Localization of MIP-2 in mouse liver after ANIT treatment. MIP-2 was identified in mouse liver sections by immunohistochemistry (see materials and methods). Twenty-four hours after ANIT, MIP-2 was visible in periportal hepatocytes (a; arrows) but not in biliary epithelial cells (b; arrows). Control sections of ANIT-treated liver, which were incubated with nonimmune IgG in place of anti-MIP-2, showed no staining (c). The livers of control mice that received vehicle instead of ANIT displayed no MIP-2 at 24 h (d).

Fig. 3

Hepatic neutrophil counts in WT and KO mice after acute ANIT treatment. Histogram illustrates the number of neutrophils present in the livers of WT and KO mice at various intervals after a single dose of ANIT (50 mg/kg). Neutrophils were quantitated by direct counting of tissue sections stained with anti-neutrophil antibody (Ly-6G; see materials and methods). Values represent means ± SE for n ≥ 4. *P < 0.05 vs. 6-h value of similar genotype. #P < 0.05 vs. WT mice at the same interval.

Fig. 4

Liver histology in WT and KO mice after acute ANIT treatment. Mice received a single dose of ANIT (50 mg/kg) by gavage and were killed 12 h later, the time point at which neutrophils were most numerous.
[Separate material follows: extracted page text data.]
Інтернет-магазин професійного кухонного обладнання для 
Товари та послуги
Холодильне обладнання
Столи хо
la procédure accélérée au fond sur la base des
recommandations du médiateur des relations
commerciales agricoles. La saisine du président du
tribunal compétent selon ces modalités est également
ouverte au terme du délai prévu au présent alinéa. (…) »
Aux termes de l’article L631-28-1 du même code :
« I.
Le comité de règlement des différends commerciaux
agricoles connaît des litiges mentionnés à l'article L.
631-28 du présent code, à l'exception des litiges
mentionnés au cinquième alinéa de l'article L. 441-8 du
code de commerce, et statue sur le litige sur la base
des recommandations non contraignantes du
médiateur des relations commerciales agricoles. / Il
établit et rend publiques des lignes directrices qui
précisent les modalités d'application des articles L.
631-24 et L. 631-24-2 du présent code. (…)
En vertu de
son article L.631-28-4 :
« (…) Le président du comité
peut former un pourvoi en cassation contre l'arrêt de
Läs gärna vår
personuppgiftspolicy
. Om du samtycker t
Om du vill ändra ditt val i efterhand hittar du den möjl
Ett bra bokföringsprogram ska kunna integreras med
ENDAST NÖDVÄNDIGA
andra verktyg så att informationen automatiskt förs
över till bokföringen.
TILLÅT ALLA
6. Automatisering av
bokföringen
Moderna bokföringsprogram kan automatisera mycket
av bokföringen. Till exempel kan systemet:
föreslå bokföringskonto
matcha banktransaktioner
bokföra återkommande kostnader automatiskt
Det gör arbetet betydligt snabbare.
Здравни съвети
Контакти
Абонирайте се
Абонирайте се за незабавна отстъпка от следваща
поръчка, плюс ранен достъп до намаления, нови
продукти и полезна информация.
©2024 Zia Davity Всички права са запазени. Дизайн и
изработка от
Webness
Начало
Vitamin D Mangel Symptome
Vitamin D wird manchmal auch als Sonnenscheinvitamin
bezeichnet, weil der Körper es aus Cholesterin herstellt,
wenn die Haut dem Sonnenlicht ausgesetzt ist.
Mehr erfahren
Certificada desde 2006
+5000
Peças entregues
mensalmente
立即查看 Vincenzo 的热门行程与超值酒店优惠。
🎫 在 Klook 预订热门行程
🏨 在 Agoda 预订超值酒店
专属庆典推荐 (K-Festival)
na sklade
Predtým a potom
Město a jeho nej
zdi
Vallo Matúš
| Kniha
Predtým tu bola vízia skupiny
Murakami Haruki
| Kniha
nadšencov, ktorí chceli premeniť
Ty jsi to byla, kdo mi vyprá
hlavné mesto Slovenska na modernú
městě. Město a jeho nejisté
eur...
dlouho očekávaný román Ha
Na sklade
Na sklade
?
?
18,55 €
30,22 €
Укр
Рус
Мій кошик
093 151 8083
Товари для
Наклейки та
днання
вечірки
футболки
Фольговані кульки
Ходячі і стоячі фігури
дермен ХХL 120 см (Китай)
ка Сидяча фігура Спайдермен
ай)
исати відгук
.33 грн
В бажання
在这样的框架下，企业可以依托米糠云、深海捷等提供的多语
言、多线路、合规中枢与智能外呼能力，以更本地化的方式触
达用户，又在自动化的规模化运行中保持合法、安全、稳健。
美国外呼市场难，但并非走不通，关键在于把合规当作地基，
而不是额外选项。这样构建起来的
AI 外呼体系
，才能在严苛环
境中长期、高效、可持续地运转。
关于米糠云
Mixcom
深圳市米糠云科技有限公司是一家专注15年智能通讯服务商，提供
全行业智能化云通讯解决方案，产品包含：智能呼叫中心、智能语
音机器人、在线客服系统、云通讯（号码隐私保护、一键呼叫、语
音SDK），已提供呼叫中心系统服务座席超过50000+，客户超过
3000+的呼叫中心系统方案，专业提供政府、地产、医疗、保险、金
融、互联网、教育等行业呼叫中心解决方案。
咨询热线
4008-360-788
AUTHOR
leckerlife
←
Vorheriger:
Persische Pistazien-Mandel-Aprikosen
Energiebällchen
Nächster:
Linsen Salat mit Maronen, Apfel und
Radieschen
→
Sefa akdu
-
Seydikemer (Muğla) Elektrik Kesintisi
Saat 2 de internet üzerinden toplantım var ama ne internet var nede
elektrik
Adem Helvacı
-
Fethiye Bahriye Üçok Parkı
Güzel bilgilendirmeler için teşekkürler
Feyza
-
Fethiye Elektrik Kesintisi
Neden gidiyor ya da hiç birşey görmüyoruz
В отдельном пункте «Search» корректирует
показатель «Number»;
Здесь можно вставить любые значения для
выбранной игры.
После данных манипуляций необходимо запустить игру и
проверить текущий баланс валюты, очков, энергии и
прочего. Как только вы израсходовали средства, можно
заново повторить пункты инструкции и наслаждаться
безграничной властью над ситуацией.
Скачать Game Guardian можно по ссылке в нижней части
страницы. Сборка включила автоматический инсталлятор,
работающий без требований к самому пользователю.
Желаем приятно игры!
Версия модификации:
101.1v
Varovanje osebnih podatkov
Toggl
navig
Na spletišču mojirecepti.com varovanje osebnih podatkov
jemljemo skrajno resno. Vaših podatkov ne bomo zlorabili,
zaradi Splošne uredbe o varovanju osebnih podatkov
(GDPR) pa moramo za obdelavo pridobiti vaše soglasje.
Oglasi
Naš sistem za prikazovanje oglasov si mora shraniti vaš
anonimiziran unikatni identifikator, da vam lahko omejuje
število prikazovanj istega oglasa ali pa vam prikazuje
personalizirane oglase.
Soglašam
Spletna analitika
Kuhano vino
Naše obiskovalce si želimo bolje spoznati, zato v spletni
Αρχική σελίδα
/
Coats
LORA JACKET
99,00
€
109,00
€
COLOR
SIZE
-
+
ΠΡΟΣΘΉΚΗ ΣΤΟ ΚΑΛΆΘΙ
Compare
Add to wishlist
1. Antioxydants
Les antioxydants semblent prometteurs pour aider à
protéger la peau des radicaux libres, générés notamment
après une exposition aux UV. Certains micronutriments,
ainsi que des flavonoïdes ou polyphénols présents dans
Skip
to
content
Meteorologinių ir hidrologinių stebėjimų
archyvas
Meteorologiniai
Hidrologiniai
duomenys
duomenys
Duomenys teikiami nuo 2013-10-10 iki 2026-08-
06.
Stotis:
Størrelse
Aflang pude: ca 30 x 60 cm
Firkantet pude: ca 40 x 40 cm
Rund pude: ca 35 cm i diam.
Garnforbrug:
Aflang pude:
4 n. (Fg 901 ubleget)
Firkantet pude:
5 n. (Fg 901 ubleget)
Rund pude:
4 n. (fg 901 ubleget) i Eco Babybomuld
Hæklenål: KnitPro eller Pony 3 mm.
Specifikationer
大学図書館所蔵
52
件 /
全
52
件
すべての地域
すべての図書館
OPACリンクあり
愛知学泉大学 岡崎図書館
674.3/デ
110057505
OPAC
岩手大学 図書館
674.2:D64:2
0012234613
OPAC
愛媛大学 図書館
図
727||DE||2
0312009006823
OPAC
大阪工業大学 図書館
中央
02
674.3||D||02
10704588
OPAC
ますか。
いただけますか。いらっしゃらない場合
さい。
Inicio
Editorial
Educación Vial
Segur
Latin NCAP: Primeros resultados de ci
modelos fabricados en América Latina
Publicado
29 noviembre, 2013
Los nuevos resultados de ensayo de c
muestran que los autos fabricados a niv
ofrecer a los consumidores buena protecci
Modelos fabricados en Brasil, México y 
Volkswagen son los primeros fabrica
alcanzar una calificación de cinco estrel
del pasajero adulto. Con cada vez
WT mice are represented in a, c, and e; KO mice are represented in b, d, and f. WT mice show robust periductular inflammation in response to ANIT (a; arrowheads). The neutrophilic component of the inflammatory infiltrate is highlighted by Ly-6G immunohistochemistry (c, e). Compared with WT mice, KO mice display less overall biliary ductular inflammation after ANIT treatment (b; arrowheads) as well as a lesser degree of neutrophil infiltration (d, f).

Fig. 5

Biochemical markers of liver injury in WT and KO mice after acute ANIT treatment. Histograms show serum alanine aminotransferase (ALT), alkaline phosphatase, and total bilirubin in WT and KO mice at various intervals after a single dose of ANIT (50 mg/kg). Values represent means ± SE for n ≥ 4. *P < 0.05 vs. 6-h value of similar genotype.

Fig. 6

Liver histology in WT and KO mice after chronic ANIT treatment. Photomicrographs illustrate neutrophilic inflammation (a–d) and fibrosis (e, f) in mouse liver after 8 wk of ANIT feeding. a, c, And e are from WT mice; b, d, and f are from KO. Neutrophils are much more prominent in the livers of WT mice than KO mice. WT livers contain clusters of neutrophils scattered throughout the hepatic parenchyma (a). High-power magnification shows that these cells are localized in expanded portal tracts (c). In the livers of KO mice, neutrophils are scarce (b, d). Despite the difference in hepatic inflammation, hepatic fibrosis is similar in both WT and knockout mice (e, f).